[Beowulf] PVM on wireless...

Thu Feb 7 10:53:04 PST 2008

Hi Robert/Rob/RGB!  :-)

  On Thu, Feb 07, 2008 at 12:55:31PM -0500, Robert G. Brown wrote:
  > On Wed, 6 Feb 2008, kohlja at ornl.gov wrote:
  >> Hey Gang!
  >> Sounds like you're having some "fun" with PVM over wireless...?  :-)
  >> (A buddy (Wael Elwasif) forwarded your discussion to me;
  >> please always feel free to copy "pvm at msr.csm.ornl.gov"
  >> with PVM inquiries when you get stuck.  I try to be
  >> pretty responsive, though this is all unfunded work now... :)

  > Bless you.

De nada, you're welcome.  :-)

  > However, I've just manage to figure the problem out on my own.  It is,
  > after all, a firewall issue... <snip/>

Ah, Good!  Glad that's all it was, not that it wasn't a hassle to identify! :)

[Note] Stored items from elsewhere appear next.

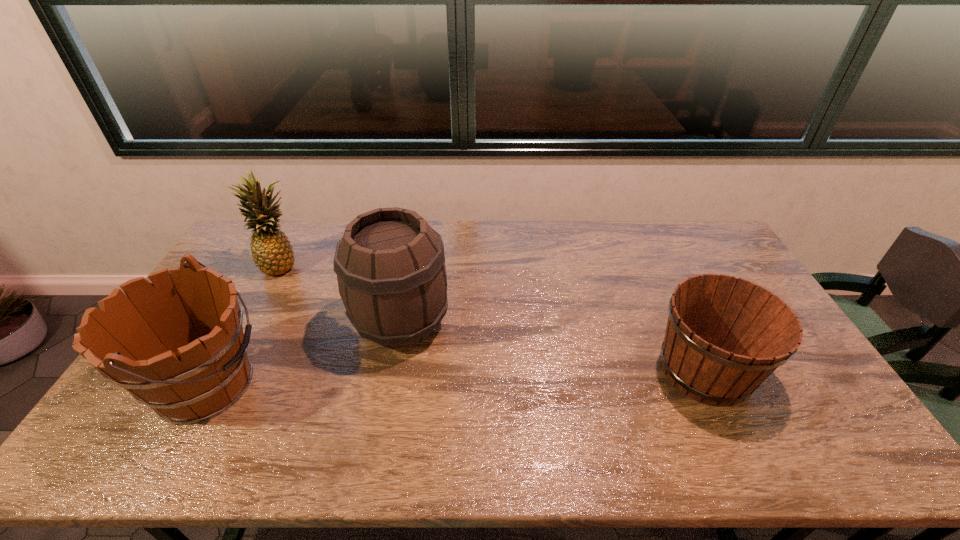 You are a GUI agent. You are given a task and a screenshot of the screen. Output one action in this format:
    pyautogui.click(x=<x>, y=<y>)
    Task: Click on the pineapple
    The height and width of the screenshot is (540, 960).
    Given the screenshot: What is the action you would take?
    pyautogui.click(x=272, y=253)

Identify the location of the second wine bucket from left to right. Image resolution: width=960 pixels, height=540 pixels. (390, 264).

You are a GUI agent. You are given a task and a screenshot of the screen. Output one action in this format:
    pyautogui.click(x=<x>, y=<y>)
    Task: Click on the leftmost wine bucket
    
    Given the screenshot: What is the action you would take?
    pyautogui.click(x=177, y=345)

Where is `the shortest object`? the shortest object is located at coordinates (725, 335).

This screenshot has width=960, height=540. Find the location of `the rightmost wine bucket`. the rightmost wine bucket is located at coordinates (725, 335).

This screenshot has width=960, height=540. In order to click on free space located 0.350m on the right of the pineapple in this screenshot , I will do `click(401, 266)`.

Locate an element on the screen. The height and width of the screenshot is (540, 960). free space located on the front of the second object from right to left is located at coordinates (384, 415).

The image size is (960, 540). Identify the location of vacant region located with the handle on the leftmost wine bucket. (349, 386).

You are a GUI agent. You are given a task and a screenshot of the screen. Output one action in this format:
    pyautogui.click(x=<x>, y=<y>)
    Task: Click on the free spot located on the back of the rightmost object
    The width and height of the screenshot is (960, 540).
    Given the screenshot: What is the action you would take?
    pyautogui.click(x=665, y=286)

The width and height of the screenshot is (960, 540). Identify the location of object that is at the far edge. (272, 253). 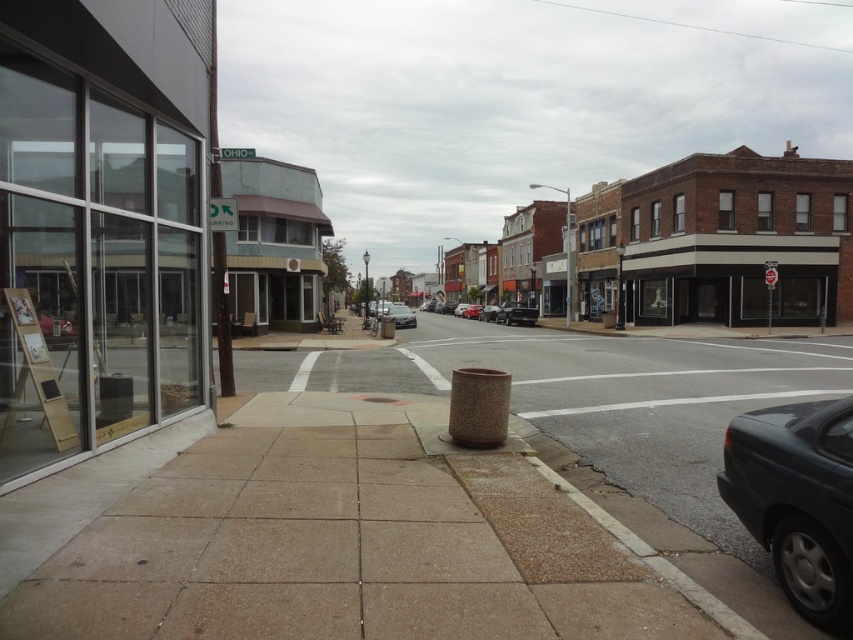 You are a delivery person trying to decide which building to deliver a package to. The package is meant for the taller building. Which one should you choose between the brick building at center and the matte white building at center?

The brick building at center is much taller than the matte white building at center, so you should choose the brick building at center.

You are a delivery person trying to determine the best path to avoid the clear glass storefront at left and the dark gray metallic car at lower right. Since you need to move along the sidewalk, which object should you go around first?

The clear glass storefront at left is bigger than the dark gray metallic car at lower right, so you should go around the clear glass storefront at left first to ensure there is enough space for your delivery vehicle. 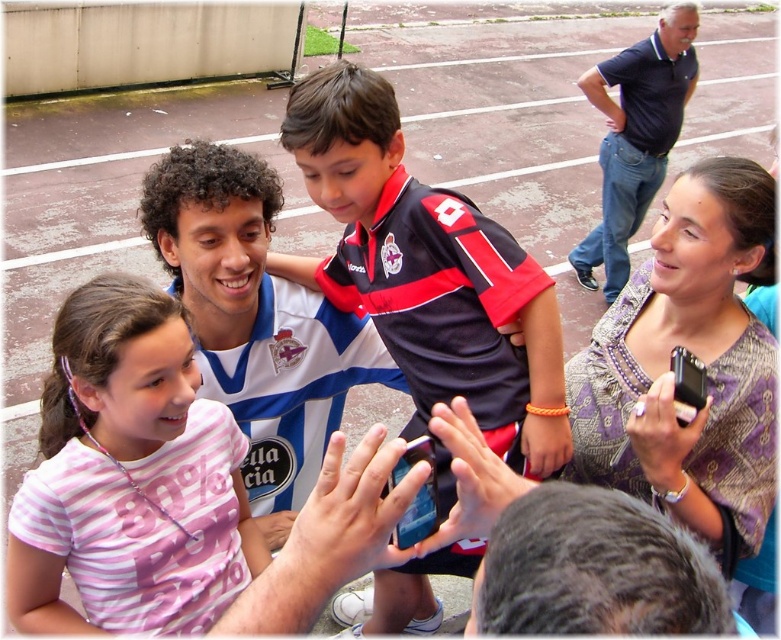 Based on the photo, you are a photographer at the event and want to capture a photo that includes both the pink striped shirt at center and the dark blue polo shirt at upper right. Based on their positions, which shirt should be placed on the left side of the photo?

The pink striped shirt at center should be placed on the left side of the photo because it is already positioned to the left of the dark blue polo shirt at upper right in the scene. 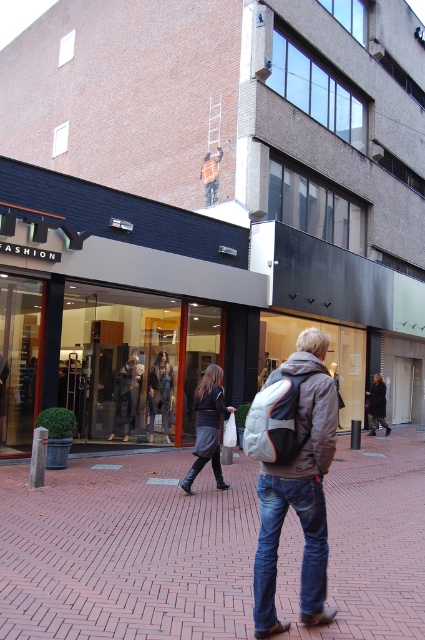 Question: Does blue denim jeans at lower right have a greater width compared to matte gray mannequin at center?

Choices:
 (A) yes
 (B) no

Answer: (B)

Question: Among these points, which one is farthest from the camera?

Choices:
 (A) (260, 499)
 (B) (380, 419)

Answer: (B)

Question: Is matte black glass mall at center closer to camera compared to dark gray skirt at center?

Choices:
 (A) no
 (B) yes

Answer: (A)

Question: Can you confirm if denim jacket at center is bigger than dark gray wool coat at center?

Choices:
 (A) no
 (B) yes

Answer: (A)

Question: Based on their relative distances, which object is nearer to the denim jacket at center?

Choices:
 (A) matte black glass mall at center
 (B) blue denim jeans at lower right

Answer: (B)

Question: Which point is farther from the camera taking this photo?

Choices:
 (A) (306, 589)
 (B) (323, 508)

Answer: (A) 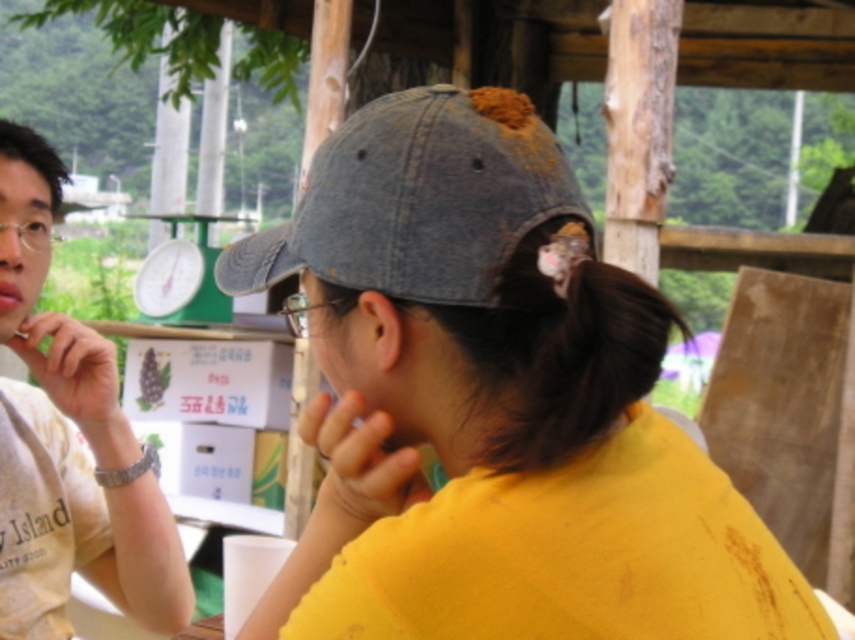 Question: Where is denim cap at center located in relation to pink matte lips at center in the image?

Choices:
 (A) above
 (B) below

Answer: (B)

Question: Which point is closer to the camera?

Choices:
 (A) denim cap at center
 (B) light brown wooden table at left
 (C) denim baseball cap at center
 (D) pink matte lips at center

Answer: (A)

Question: Is denim cap at center behind denim baseball cap at center?

Choices:
 (A) yes
 (B) no

Answer: (B)

Question: Considering the real-world distances, which object is farthest from the light brown wooden table at left?

Choices:
 (A) denim baseball cap at center
 (B) pink matte lips at center
 (C) denim cap at center

Answer: (C)

Question: Which of the following is the farthest from the observer?

Choices:
 (A) pink matte lips at center
 (B) denim baseball cap at center
 (C) light brown wooden table at left

Answer: (A)

Question: Can you confirm if denim baseball cap at center is positioned to the left of light brown wooden table at left?

Choices:
 (A) yes
 (B) no

Answer: (B) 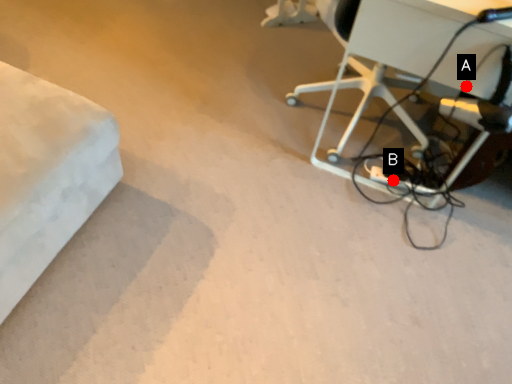 Question: Two points are circled on the image, labeled by A and B beside each circle. Which point is closer to the camera taking this photo?

Choices:
 (A) A is closer
 (B) B is closer

Answer: (A) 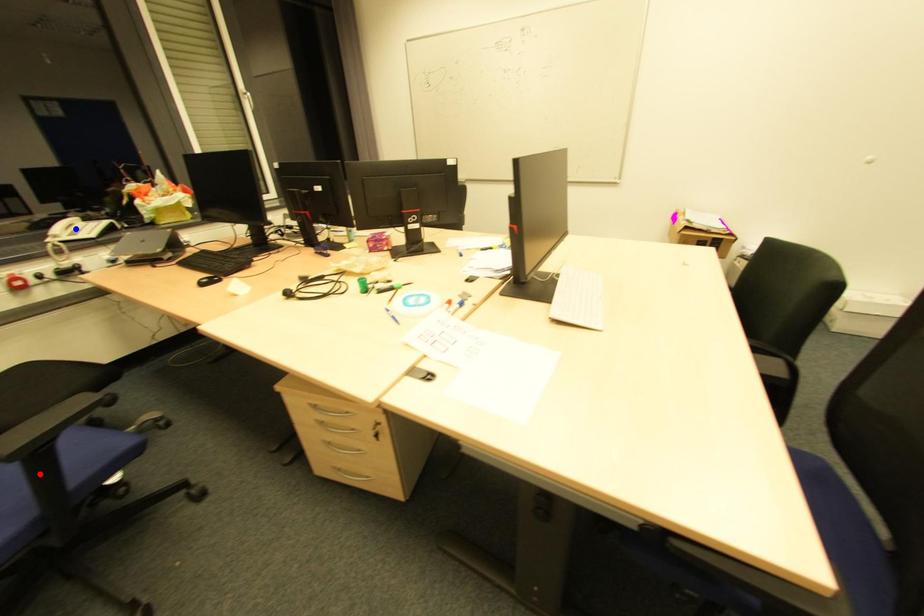 Question: In the image, two points are highlighted. Which point is nearer to the camera? Reply with the corresponding letter.

Choices:
 (A) blue point
 (B) red point

Answer: (B) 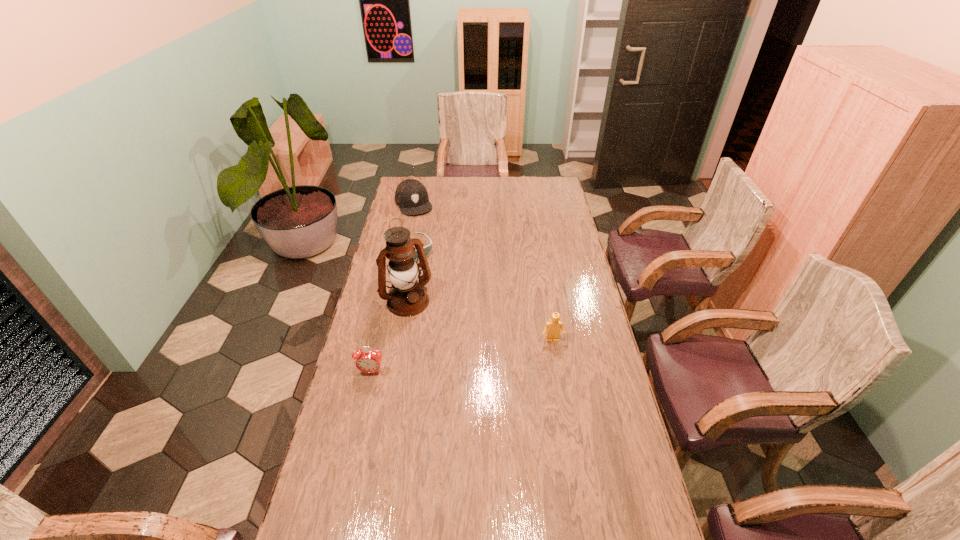 Locate an element on the screen. the nearest object is located at coordinates (366, 361).

Identify the location of the fourth farthest object. (554, 326).

Identify the location of the rightmost object. Image resolution: width=960 pixels, height=540 pixels. (554, 326).

Where is `lantern`? The width and height of the screenshot is (960, 540). lantern is located at coordinates (407, 297).

Locate an element on the screen. The height and width of the screenshot is (540, 960). the third nearest object is located at coordinates (407, 297).

This screenshot has height=540, width=960. Find the location of `goggles`. goggles is located at coordinates (427, 249).

At what (x,y) coordinates should I click in order to perform the action: click on the shortest object. Please return your answer as a coordinate pair (x, y). Looking at the image, I should click on (427, 249).

I want to click on cap, so 411,196.

Where is `free location located 0.240m on the face of the nearest object`? The image size is (960, 540). free location located 0.240m on the face of the nearest object is located at coordinates (355, 442).

What are the coordinates of `vacant region located 0.190m on the face of the Lego` in the screenshot? It's located at (561, 389).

Sorry it was so non-obvious from the PVM side of things...  :-b

  > While I've got the One True PVM Human(s) on the line, though...

Mwuahahahahahaaaa...  :-)

  > -- a suggestion for PVM to help others avoid this problem in the future
  > on networks wired and wireless:

  > It would really, really help if man pvm (or man pvmd or man pvm_intro)
  > documented a suitable firewall setting that will let PVM function
  > without just turning off the firewall altogether.  There is no pvm setup
  > in /etc/services, for example, no pvm checkbox in the panels managed by
  > system-config-firewall in the latest Fedoras, no suggestion as to what
  > what protected port(s) or ranges one has to enable explicitly.  In fact
  > for once even google is failing me -- I'm not finding a lot of
  > documentation or remarks by ANYONE on what ports pvm needs open (besides
  > ssh, which obviously is open and works).  Usually as long as the
  > spawning of a network application itself works using an enabled
  > protected port (in this case, I would have expected ssh), the secondary
  > ports opened in unprotected space just work.  Am I wrong in this?  Do I
  > need to explicitly open more ports somewhere?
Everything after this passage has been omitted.